◆ **DIRECTIONS FOR THIS TASK**:
Each record is to be written out exactly as it appears.

─── DATA SHOWN

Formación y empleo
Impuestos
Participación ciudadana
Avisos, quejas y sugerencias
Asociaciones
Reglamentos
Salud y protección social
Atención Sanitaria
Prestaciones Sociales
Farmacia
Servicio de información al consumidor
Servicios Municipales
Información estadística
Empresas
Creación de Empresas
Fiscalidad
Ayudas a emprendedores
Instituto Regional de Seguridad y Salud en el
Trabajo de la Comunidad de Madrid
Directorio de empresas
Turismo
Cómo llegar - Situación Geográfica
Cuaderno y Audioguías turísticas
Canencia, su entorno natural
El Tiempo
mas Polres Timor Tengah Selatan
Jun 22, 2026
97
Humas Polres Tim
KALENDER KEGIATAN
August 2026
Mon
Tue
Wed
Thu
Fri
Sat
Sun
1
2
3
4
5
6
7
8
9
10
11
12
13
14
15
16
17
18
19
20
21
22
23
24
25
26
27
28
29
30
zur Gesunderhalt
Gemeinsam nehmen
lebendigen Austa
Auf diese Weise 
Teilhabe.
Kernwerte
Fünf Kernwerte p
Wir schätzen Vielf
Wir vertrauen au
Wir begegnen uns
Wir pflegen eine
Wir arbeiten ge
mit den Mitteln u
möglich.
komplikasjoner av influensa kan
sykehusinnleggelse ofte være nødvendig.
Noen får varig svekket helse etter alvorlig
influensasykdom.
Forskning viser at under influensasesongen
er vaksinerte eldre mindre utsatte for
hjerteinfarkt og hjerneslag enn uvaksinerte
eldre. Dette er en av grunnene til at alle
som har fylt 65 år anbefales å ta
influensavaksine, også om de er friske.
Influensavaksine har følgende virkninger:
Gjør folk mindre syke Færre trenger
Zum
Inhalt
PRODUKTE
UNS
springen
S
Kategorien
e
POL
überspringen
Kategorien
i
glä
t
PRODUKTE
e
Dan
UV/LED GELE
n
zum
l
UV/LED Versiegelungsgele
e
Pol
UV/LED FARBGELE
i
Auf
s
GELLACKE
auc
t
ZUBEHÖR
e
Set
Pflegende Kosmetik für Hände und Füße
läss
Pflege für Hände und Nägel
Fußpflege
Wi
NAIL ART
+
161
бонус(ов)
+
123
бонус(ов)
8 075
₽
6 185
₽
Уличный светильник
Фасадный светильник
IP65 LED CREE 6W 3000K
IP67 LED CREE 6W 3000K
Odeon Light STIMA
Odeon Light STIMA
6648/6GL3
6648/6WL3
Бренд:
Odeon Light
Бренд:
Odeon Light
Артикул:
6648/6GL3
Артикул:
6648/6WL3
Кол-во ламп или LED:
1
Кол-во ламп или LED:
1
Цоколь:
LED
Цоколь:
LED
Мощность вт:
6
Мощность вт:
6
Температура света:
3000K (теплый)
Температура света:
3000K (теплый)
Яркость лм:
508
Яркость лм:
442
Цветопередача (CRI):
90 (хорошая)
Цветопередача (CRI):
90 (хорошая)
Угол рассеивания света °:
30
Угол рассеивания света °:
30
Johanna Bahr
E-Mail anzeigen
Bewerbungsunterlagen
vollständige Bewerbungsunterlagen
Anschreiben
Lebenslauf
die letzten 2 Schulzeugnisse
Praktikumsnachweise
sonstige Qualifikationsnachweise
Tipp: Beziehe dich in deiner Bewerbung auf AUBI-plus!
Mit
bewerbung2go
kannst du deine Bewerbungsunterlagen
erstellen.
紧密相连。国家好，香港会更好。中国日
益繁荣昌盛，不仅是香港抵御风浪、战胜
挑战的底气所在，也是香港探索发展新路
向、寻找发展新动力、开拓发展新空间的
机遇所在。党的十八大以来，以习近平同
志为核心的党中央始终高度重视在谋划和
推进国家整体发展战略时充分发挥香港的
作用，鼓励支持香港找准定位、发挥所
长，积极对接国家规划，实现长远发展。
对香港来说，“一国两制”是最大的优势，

──────

◆ **ANSWER TO THIS PROBLEM**:
Formación y empleo
Impuestos
Participación ciudadana
Avisos, quejas y sugerencias
Asociaciones
Reglamentos
Salud y protección social
Atención Sanitaria
Prestaciones Sociales
Farmacia
Servicio de información al consumidor
Servicios Municipales
Información estadística
Empresas
Creación de Empresas
Fiscalidad
Ayudas a emprendedores
Instituto Regional de Seguridad y Salud en el
Trabajo de la Comunidad de Madrid
Directorio de empresas
Turismo
Cómo llegar - Situación Geográfica
Cuaderno y Audioguías turísticas
Canencia, su entorno natural
El Tiempo
mas Polres Timor Tengah Selatan
Jun 22, 2026
97
Humas Polres Tim
KALENDER KEGIATAN
August 2026
Mon
Tue
Wed
Thu
Fri
Sat
Sun
1
2
3
4
5
6
7
8
9
10
11
12
13
14
15
16
17
18
19
20
21
22
23
24
25
26
27
28
29
30
zur Gesunderhalt
Gemeinsam nehmen
lebendigen Austa
Auf diese Weise 
Teilhabe.
Kernwerte
Fünf Kernwerte p
Wir schätzen Vielf
Wir vertrauen au
Wir begegnen uns
Wir pflegen eine
Wir arbeiten ge
mit den Mitteln u
möglich.
komplikasjoner av influensa kan
sykehusinnleggelse ofte være nødvendig.
Noen får varig svekket helse etter alvorlig
influensasykdom.
Forskning viser at under influensasesongen
er vaksinerte eldre mindre utsatte for
hjerteinfarkt og hjerneslag enn uvaksinerte
eldre. Dette er en av grunnene til at alle
som har fylt 65 år anbefales å ta
influensavaksine, også om de er friske.
Influensavaksine har følgende virkninger:
Gjør folk mindre syke Færre trenger
Zum
Inhalt
PRODUKTE
UNS
springen
S
Kategorien
e
POL
überspringen
Kategorien
i
glä
t
PRODUKTE
e
Dan
UV/LED GELE
n
zum
l
UV/LED Versiegelungsgele
e
Pol
UV/LED FARBGELE
i
Auf
s
GELLACKE
auc
t
ZUBEHÖR
e
Set
Pflegende Kosmetik für Hände und Füße
läss
Pflege für Hände und Nägel
Fußpflege
Wi
NAIL ART
+
161
бонус(ов)
+
123
бонус(ов)
8 075
₽
6 185
₽
Уличный светильник
Фасадный светильник
IP65 LED CREE 6W 3000K
IP67 LED CREE 6W 3000K
Odeon Light STIMA
Odeon Light STIMA
6648/6GL3
6648/6WL3
Бренд:
Odeon Light
Бренд:
Odeon Light
Артикул:
6648/6GL3
Артикул:
6648/6WL3
Кол-во ламп или LED:
1
Кол-во ламп или LED:
1
Цоколь:
LED
Цоколь:
LED
Мощность вт:
6
Мощность вт:
6
Температура света:
3000K (теплый)
Температура света:
3000K (теплый)
Яркость лм:
508
Яркость лм:
442
Цветопередача (CRI):
90 (хорошая)
Цветопередача (CRI):
90 (хорошая)
Угол рассеивания света °:
30
Угол рассеивания света °:
30
Johanna Bahr
E-Mail anzeigen
Bewerbungsunterlagen
vollständige Bewerbungsunterlagen
Anschreiben
Lebenslauf
die letzten 2 Schulzeugnisse
Praktikumsnachweise
sonstige Qualifikationsnachweise
Tipp: Beziehe dich in deiner Bewerbung auf AUBI-plus!
Mit
bewerbung2go
kannst du deine Bewerbungsunterlagen
erstellen.
紧密相连。国家好，香港会更好。中国日
益繁荣昌盛，不仅是香港抵御风浪、战胜
挑战的底气所在，也是香港探索发展新路
向、寻找发展新动力、开拓发展新空间的
机遇所在。党的十八大以来，以习近平同
志为核心的党中央始终高度重视在谋划和
推进国家整体发展战略时充分发挥香港的
作用，鼓励支持香港找准定位、发挥所
长，积极对接国家规划，实现长远发展。
对香港来说，“一国两制”是最大的优势，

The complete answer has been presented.